The result of all this is trillions of dollars wasted, probably a million deaths attributable to US actions, millions more made refugees, and a power vacuum that was the breeding ground of ISIS. Trump's opposition to this policy was one of the smartest things about his campaign, and his betrayal is disappointing yet unsurprising.

I have no doubt that the individual foreign policy minds in the United States government are far more intelligent and informed than I am. And yet somehow, you plug them into this bureaucracy, and they churn out the same stupidity for decades.

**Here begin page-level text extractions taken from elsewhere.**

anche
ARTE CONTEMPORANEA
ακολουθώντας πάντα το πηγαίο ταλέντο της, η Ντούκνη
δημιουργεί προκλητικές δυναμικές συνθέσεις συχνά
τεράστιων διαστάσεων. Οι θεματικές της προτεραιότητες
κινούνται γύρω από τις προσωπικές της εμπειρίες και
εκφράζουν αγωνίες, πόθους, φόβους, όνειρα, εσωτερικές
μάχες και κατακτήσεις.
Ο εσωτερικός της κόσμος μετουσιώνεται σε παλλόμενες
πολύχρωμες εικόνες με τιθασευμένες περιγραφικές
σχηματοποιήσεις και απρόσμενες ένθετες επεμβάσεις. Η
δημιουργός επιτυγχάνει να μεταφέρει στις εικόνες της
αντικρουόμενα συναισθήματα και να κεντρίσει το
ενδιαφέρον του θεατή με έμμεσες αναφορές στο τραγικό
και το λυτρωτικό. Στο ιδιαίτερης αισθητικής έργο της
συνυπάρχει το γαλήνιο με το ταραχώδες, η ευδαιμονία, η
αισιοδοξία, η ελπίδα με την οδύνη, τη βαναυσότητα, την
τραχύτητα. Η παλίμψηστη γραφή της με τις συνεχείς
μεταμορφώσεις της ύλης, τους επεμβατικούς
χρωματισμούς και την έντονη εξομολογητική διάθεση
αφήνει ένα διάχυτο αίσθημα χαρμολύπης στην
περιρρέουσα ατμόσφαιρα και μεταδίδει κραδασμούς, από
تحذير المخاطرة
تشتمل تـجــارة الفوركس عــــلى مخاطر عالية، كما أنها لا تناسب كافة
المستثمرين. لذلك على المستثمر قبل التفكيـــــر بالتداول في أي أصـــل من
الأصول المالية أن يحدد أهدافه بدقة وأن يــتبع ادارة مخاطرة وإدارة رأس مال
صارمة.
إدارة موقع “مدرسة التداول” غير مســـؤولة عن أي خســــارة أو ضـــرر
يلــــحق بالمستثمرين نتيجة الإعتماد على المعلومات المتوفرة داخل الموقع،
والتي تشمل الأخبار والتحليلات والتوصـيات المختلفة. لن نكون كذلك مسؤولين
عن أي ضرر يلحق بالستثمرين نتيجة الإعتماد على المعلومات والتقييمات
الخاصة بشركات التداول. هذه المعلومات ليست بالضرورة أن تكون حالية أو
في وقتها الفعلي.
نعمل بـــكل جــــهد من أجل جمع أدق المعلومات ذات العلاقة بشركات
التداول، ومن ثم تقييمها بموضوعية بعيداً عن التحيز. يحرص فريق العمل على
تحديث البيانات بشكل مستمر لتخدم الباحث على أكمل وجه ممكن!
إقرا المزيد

Some of the faces change, even a supposedly radical outsider can win an election, and the bipartisan Washington consensus stays the same. This is both impressive and terrifying. If spitting in the face of 99% of the elite and by some miracle electing a man they hate and fear is not enough to change course, then what will it take?



1 comment:

  1. Good post Jacob. I too share the same opinions.

    Let's state the obvious, which is none of us know really know what is happening here, we are basing all our opinions based on the media coverage and the writeup that goes out into the internet. It makes me wonder what kind of information is actually being briefed to say, Trump? And how it may have lead to his actions.